The episode led to a public outcry about the failure to monitor Rodriguez after his release, and to calls for greater coordination among law enforcement officials in various states.
Mrs. Clinton is also a co-sponsor of the broader offender registration measure that Mr. Schumer was promoting yesterday. That bill is pending before the Senate Judiciary Committee.
An advocate for closer tracking of sex offenders said the biggest gaps in the current system are not due to lack of coordination, but lack of funds. “The laws we have now are fairly good, with a little bit of tightening up. Where we run into challenges is not having funding,” the executive director of the Jacob Wetterling Foundation, Nancy Sabin, said.

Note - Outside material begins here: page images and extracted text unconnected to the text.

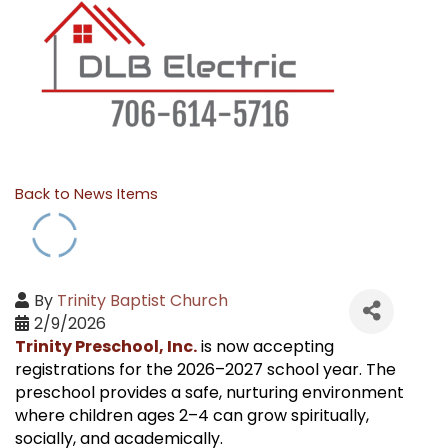
Back to News Items
By
Trinity Baptist Church
2/9/2026
Trinity Preschool, Inc.
is now accepting
registrations for the 2026–2027 school year. The
preschool provides a safe, nurturing environment
where children ages 2–4 can grow spiritually,
socially, and academically.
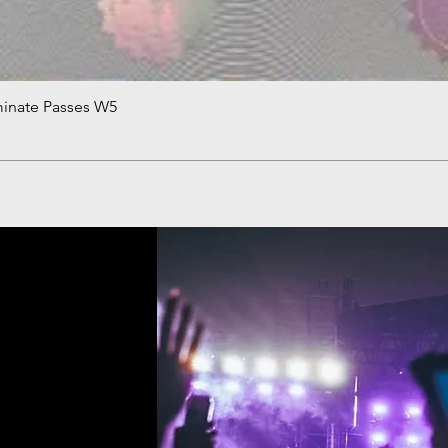
minate Passes W5
Quick View
!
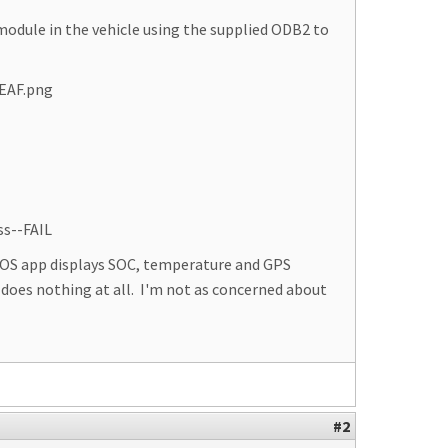
module in the vehicle using the supplied ODB2 to
LEAF.png
ss--FAIL
iOS app displays SOC, temperature and GPS
 does nothing at all. I'm not as concerned about
#2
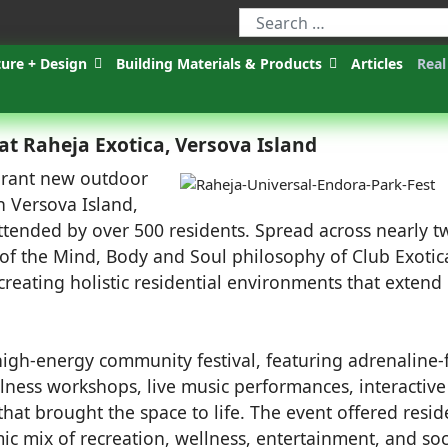
ture + Design
Building Materials & Products
Articles
Real
at Raheja Exotica, Versova Island
brant new outdoor
on Versova Island,
ttended by over 500 residents. Spread across nearly t
 of the Mind, Body and Soul philosophy of Club Exotic
 creating holistic residential environments that extend
igh-energy community festival, featuring adrenaline-f
lness workshops, live music performances, interactive
 that brought the space to life. The event offered resid
ic mix of recreation, wellness, entertainment, and soc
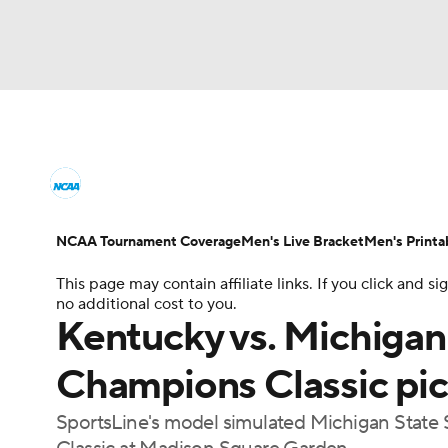
NCAA BB
NFL
NCAA FB
Golf
MLB
College Basketball News
Scores
NCAA To
NBA
Soccer
WNBA
NCAA WBB
N
Men's Printable Bracket
Schedule
NIT Bra
NCAA Tournament Coverage
Men's Live Bracket
Men's Printa
Champions League
WWE
Boxing
NAS
This page may contain affiliate links. If you click and
College Basketball Betting
Women's BB
N
no additional cost to you.
Motor Sports
NWSL
Tennis
BIG3
Ol
Kentucky vs. Michigan
2026 Top Classes
CBS Sports Classic
Coll
Champions Classic pi
Podcasts
Prediction
Shop
PBR
SportsLine's model simulated Michigan State 
3ICE
Play Golf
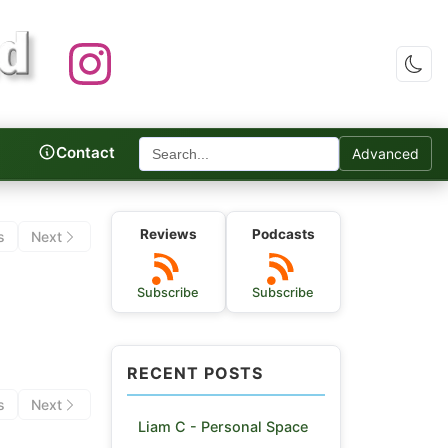
Contact
Advanced
c Reviews
Reviews
Podcasts
s
Next
Subscribe
Subscribe
RECENT POSTS
s
Next
Liam C - Personal Space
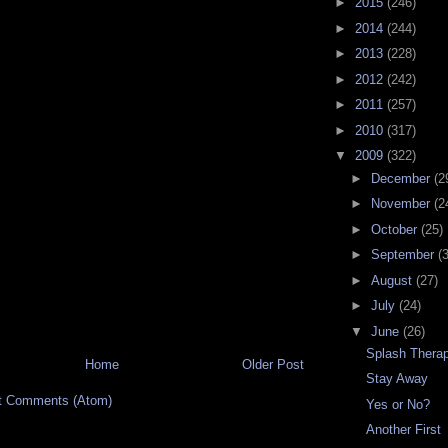
►
2015
(246)
►
2014
(244)
►
2013
(228)
►
2012
(242)
►
2011
(257)
►
2010
(317)
▼
2009
(322)
►
December
(2
►
November
(2
►
October
(25)
►
September
(
►
August
(27)
►
July
(24)
▼
June
(26)
Splash Thera
Home
Older Post
Stay Away
t Comments (Atom)
Yes or No?
Another First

The bill Mr. Schumer touted requires offenders to notify their state within three days of a change of address, employment, or school, but Ms. Sabin said that will be of little significance if the paperwork sits on a desk for months. “In many of the states, because of budgetary cuts, the data entry on sex offender registry information is backlogged a year,” said Ms. Sabin, whose foundation is named for an 11-year-old Minnesota boy abducted in 1989 and never found.
Mrs. Clinton noted that the federal database of sex offenders was created during the administration of her husband, President Clinton. The new legislation would make that federal compilation available to the general public.
Last month, the Justice Department took a step in that direction as it rolled out a Web site that allows users to search the already-public databases of multiple states at one time. At the moment, the site, www.nsopr.gov, provides data from only 21 states and the District of Columbia.
Data about New York is not yet available through the federal Web site, though the state does maintain its own online registry. Officials said they hope to bring all states on to the federal site by year’s end.
Critics of laws requiring public notification about sex offenders in the community say there is no evidence that such measures actually prevent crimes. The critics also argue that by encouraging the ostracism of sex offenders, the laws could increase recidivism.
“I’ve never heard of a case of public notification preventing a crime,” a Massachusetts psychologist who treats sex offenders, Barbara Schwartz, said. “I’m just waiting for the first offense I can attribute directly to public notification. I have had patients kill themselves over public notification.” She said she expects little sympathy. “I know the public would say, ‘So be it. Better off without them.'”
A psychologist who works with Ms. Schwartz and searches for patterns in sex offenses, Robert Prentky, said episodes where released sex offenders have been forced to move from community to community and have been unable to find work demonstrate a danger of public notification. “There may be an unintended, inadvertent consequence of compelling those people to find it so stressful to live in society, to return back to the relative lack of stress of the prison environment,” he said.
Asked if the notification measures are effective, Mr. Prentky said, “They may be effective at getting politicians re-elected.”
All of the pending bills delve into criminal justice issues that have traditionally been resolved by states. If mandatory, the federal legislation would be vulnerable to constitutional challenges. The new measures would be enforced by taking away a portion of federal crime-related grant money from states that failed to comply, a mechanism the courts have generally upheld.